Secondo alcune fonti, l’attività intrapresa dalla Chiesa, e poi la biografia scritta nel 1929 sulla sua vita, è frutto di invenzioni volte a creare una figura che possa incarnare i valori sacri e che si opponga alla dissolutezza degli ideali anticlericali. Come riferito, la figura di Maria Goretti viene presa in prestito anche dai non cattolici.
Nel 1984 Giordano Bruno Guerri pubblica il libro Povera Santa, povero assassino (Bompiani 2008), in cui il saggista racconta la storia di Maria come il risultato tragico di condizioni di vita miserabili e di diffusa ignoranza, suggerendo una strumentalizzazione da parte della Chiesa. L’uscita del libro genera accuse, denunce e un procedimento legale che terminerà con l’archiviazione per non luogo a procedere.
Il culto di Santa Maria Goretti resta tutt’oggi molto sentito. I luoghi della sua infanzia sono meta di pellegrinaggio da parte di devoti provenienti da tutta Italia e dall’estero. Uno di questi è la sua piccola casa natale che sorge poco distante dal centro storico di Corinaldo. Una costruzione in mattoni su due livelli, che conserva alcuni mobili originali della famiglia Goretti. A lei è dedicato anche il santuario che prende il suo nome all’interno della chiesa di San Nicolò, comunemente detta di Sant’Agostino, che conserva le spoglie mortali della mamma Assunta deceduta a Corinaldo nel 1954 e quelle del pentito Alessandro Serenelli. Nell’altare centrale, vicino ad una scultura lignea di Santa Maria Goretti, è posizionata un’urna in argento contenente l’osso del braccio della Santa, braccio con il quale la bambina tentò di difendersi dal suo aggressore. A destra dell’ingresso, nella chiesa parrocchiale di San Francesco, è presente un piccolo monumento in marmo bianco di Carrara dedicato a Santa Maria Goretti. Nel battistero, sotto una vetrata rotonda, è posto il fonte battesimale in cui la Santa fu battezzata il 17 ottobre 1890.

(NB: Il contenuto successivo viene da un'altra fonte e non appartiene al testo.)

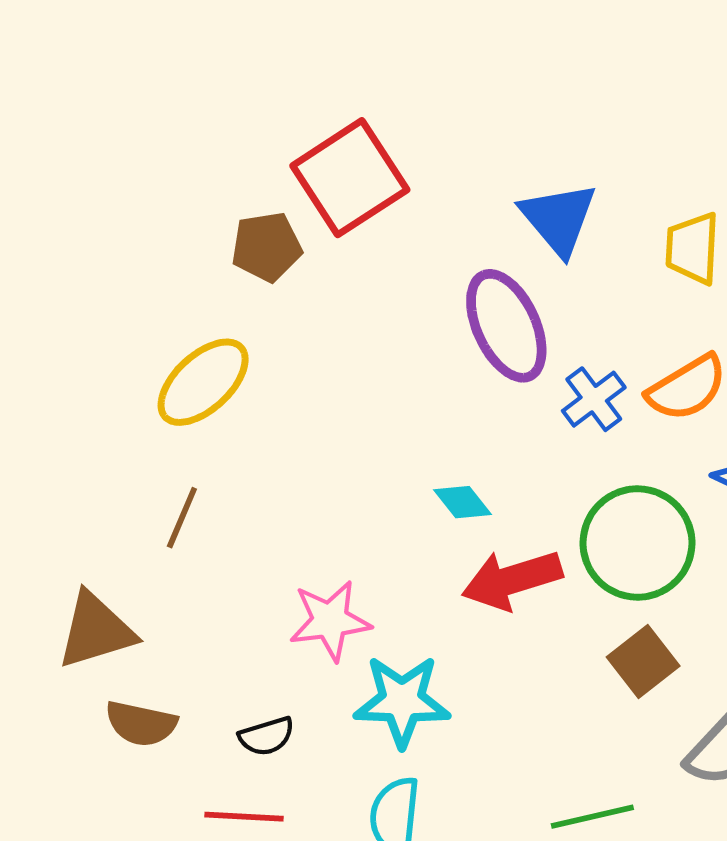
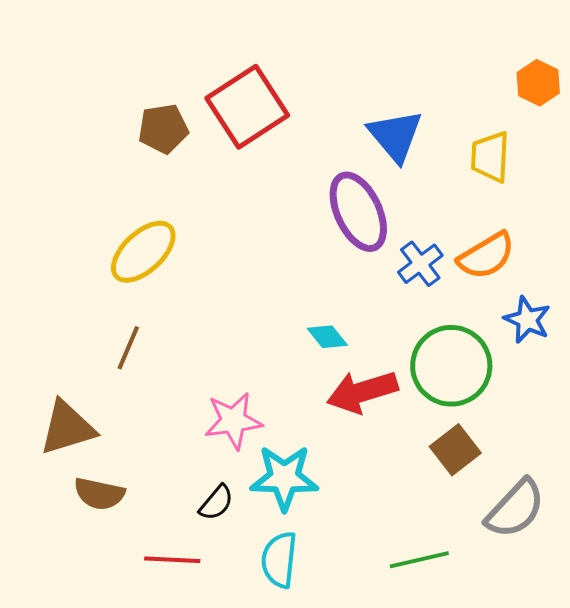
brown pentagon: (267, 247) -> (163, 129), moved
black semicircle: (267, 736) -> (216, 503), moved, turned -33

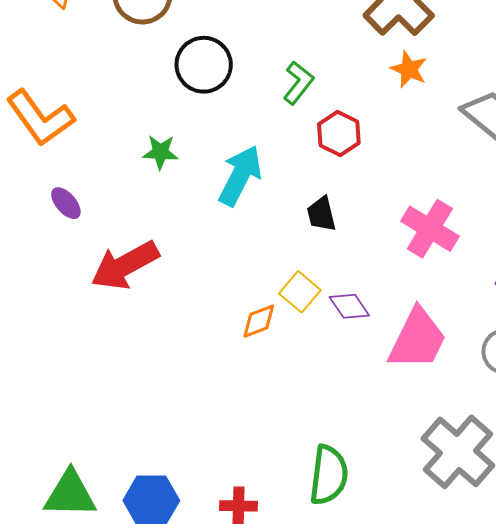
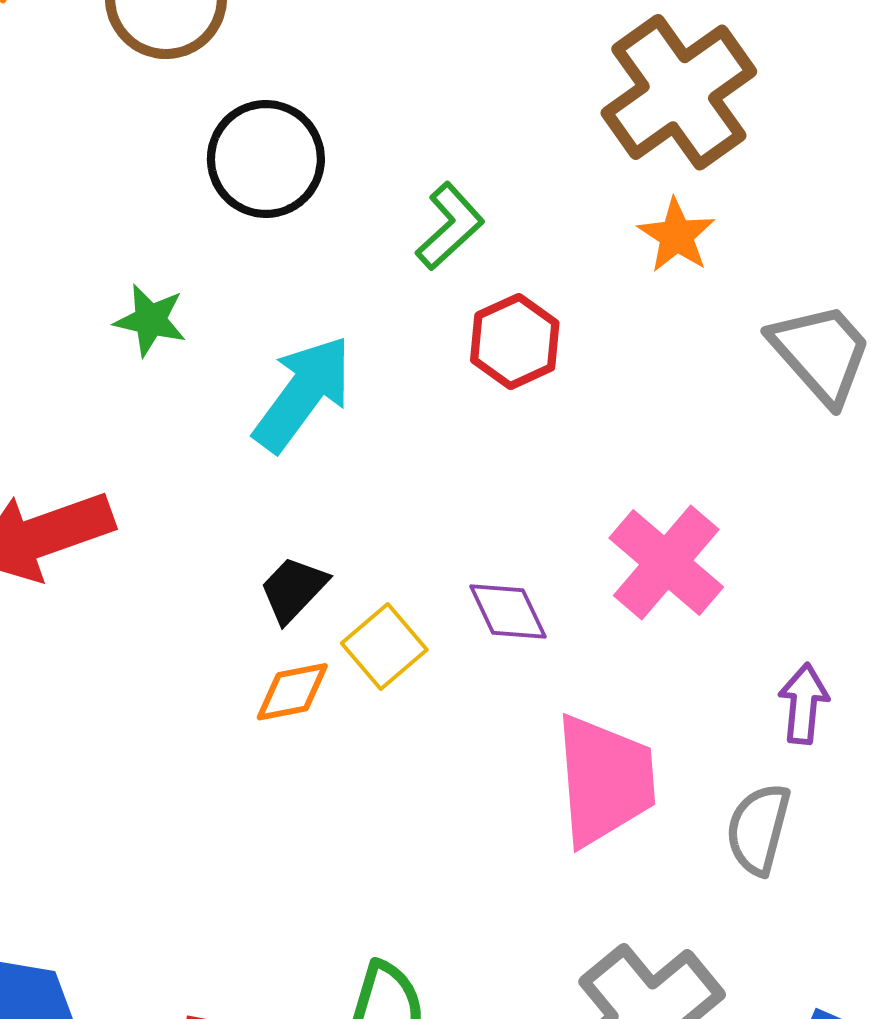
black trapezoid: (321, 214) -> (293, 589), moved, turned 48
purple diamond: (349, 306) -> (508, 611), moved
pink trapezoid: (417, 339) -> (605, 780), turned -40

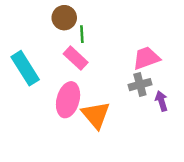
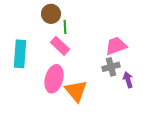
cyan rectangle: (25, 68) -> (20, 54), turned 36

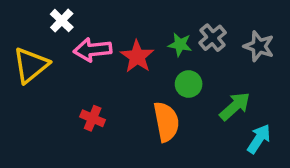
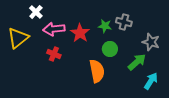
gray cross: (213, 38) -> (124, 22), turned -35
gray star: (259, 46) -> (151, 42), moved
red cross: (93, 118) -> (54, 54), moved

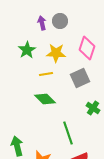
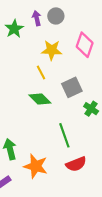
green star: (27, 50) -> (14, 29), moved
yellow line: (46, 74) -> (41, 72), turned 72
gray square: (80, 78) -> (72, 87), moved

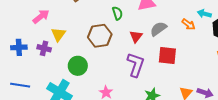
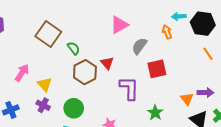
green semicircle: (117, 13) -> (74, 48), moved
orange arrow: (188, 24) -> (167, 32), turned -128
red triangle: (136, 36) -> (107, 63), moved
purple cross: (44, 48) -> (43, 105), moved, turned 32

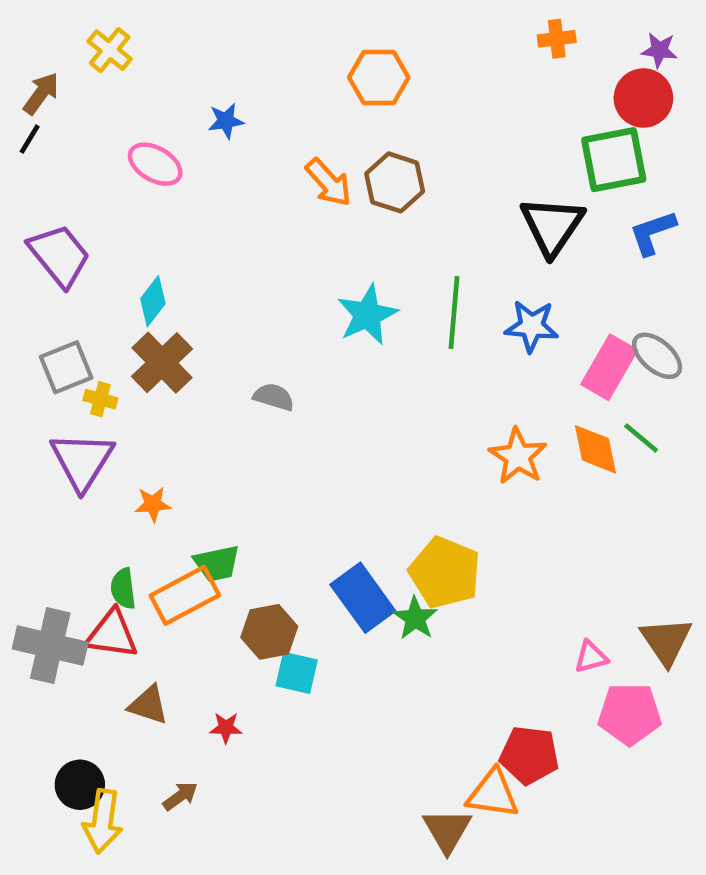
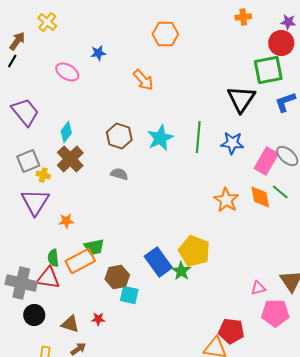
brown hexagon: (395, 182) -> (119, 136), moved
brown triangle: (148, 705) -> (70, 324), moved
black circle: (80, 785) -> (34, 315), moved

Ripercorrendo la vita di Maria Goretti, le molteplici interpretazioni sulla sua vita, sulla sua morte, sulle sue ultime parole prima di morire (“io perdono tutti”), sull’uso della sua figura utilizzata dai cattolici, dal fascismo, dai comunisti, non possiamo con certezza stabilire quale sia la versione meno fantasiosa e che quindi si avvicina di più alla realtà dei fatti, alla vita della bambina. Possiamo però giungere ad una riflessione: la figura di Maria Goretti, la bambina uccisa perché rifiutò una violenza sessuale, è sicuramente un simbolo forte e potente, e che per questo è stata utilizzata, per i propri fini, sia da una parte, sia dall’altra. Inoltre, la storia di Maria, nonostante gli anni trascorsi, le migliorate condizioni sociali e culturali, è la storia che sentiamo ogni giorno al telegiornale e che leggiamo sui quotidiani. E la storia di un “no” che non viene accettato. È una storia che continua a ripetersi. È una storia dove predominano l’ignoranza, il senso del possesso, la violenza, che ci suggerisce che ancora molta strada c’è da fare perché fatti del genere non si ripetano più.